Are LLMs not getting better?
I was reading the metr article on how llm code passes test much more often than it is of mergeable quality. They look at the performance of llms doing programming when the success criterion is “passes all tests” and compare it to when the success criterion is “would get approved by the maintainer”. Unsurprisingly, llm performance is much worse under the more stringent success criterion. Their 50 % success horizon moves from 50 minutes down to 8 minutes.
As part of this they have included figures such as this one:
But there’s something about it that strikes me as odd. Let’s look only at the more valuable data, the merge rates.

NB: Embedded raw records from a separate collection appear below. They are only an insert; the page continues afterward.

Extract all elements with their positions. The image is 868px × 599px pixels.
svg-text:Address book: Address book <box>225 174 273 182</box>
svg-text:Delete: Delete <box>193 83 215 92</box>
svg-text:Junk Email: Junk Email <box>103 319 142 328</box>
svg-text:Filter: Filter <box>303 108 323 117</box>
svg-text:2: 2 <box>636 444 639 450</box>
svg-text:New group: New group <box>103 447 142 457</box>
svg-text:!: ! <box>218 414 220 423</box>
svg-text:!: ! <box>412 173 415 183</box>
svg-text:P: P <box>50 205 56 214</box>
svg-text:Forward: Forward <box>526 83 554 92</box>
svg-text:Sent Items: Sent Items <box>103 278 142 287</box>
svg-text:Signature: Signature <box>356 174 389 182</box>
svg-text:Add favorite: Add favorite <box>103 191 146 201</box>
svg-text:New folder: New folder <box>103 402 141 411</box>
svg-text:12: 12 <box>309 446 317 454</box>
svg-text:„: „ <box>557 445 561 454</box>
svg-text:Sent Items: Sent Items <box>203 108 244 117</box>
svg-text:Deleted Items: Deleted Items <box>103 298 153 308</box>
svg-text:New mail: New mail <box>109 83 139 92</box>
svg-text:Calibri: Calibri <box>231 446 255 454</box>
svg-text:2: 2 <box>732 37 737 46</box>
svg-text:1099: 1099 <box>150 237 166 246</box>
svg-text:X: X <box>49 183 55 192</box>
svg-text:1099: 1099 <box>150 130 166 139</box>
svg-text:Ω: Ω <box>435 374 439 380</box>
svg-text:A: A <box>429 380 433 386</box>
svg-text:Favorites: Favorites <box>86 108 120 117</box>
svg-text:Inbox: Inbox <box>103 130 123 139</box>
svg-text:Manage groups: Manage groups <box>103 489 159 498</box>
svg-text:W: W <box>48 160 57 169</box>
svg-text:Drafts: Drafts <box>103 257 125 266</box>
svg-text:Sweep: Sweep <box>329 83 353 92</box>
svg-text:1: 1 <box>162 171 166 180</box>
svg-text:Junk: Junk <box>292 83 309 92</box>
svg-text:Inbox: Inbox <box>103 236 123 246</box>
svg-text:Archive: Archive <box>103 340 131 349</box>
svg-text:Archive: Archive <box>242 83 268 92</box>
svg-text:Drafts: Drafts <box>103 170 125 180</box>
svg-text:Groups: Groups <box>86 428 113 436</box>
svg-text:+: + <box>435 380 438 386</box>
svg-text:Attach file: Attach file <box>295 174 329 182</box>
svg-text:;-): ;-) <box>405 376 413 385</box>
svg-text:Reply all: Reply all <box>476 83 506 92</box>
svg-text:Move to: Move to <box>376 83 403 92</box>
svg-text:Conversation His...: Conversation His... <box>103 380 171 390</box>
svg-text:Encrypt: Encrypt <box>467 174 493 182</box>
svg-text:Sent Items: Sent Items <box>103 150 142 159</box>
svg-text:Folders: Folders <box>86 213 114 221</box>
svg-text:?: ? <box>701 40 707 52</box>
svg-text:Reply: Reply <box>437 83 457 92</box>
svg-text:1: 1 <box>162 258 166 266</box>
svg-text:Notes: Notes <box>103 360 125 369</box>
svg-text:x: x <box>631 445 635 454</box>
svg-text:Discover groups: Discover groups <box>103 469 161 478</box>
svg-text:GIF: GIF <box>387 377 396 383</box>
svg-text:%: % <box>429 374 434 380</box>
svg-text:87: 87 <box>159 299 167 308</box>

What line best characterises this data? metr suggested something that slopes slightly upwards. But here’s what I see:
At some point toward the end of 2024 we may have had a step up in ability, but this plot shows no evidence of any actual improvement in merge rates since early 2025.
Fisher warns us against eyeballing plots, so let’s make it more formal. We’ll use leave-one-out cross-validation and compare the linear slope suggested by metr against the step function the plot hints at.
| Model | Brier score |
|---|---|
| Gentle upward slope | 0.0129 |
| Piecewise constant | 0.0117 |
The Brier score is a form of squared error, thus lower is better. This means the step function has more predictive power (“fits better”) than the linear slope. For fun, we can also fit a function that is completely constant across the entire timespan. That happens to get the best Brier score.
| Model | Brier score |
|---|---|
| Gentle upward slope | 0.0129 |
| Piecewise constant | 0.0117 |
| Constant function | 0.0100 |
Stop and think about what this means: the two models that predict constant merge rates over the latter half of the plot are more accurate than the linear growth trend.1 And more accurate than a logistic trend, since linear in log-odds is nearly linear in probability for this range of values. This corroborates what we eyeballed in the plots: the merge rate has not increased in the latter half of this plot.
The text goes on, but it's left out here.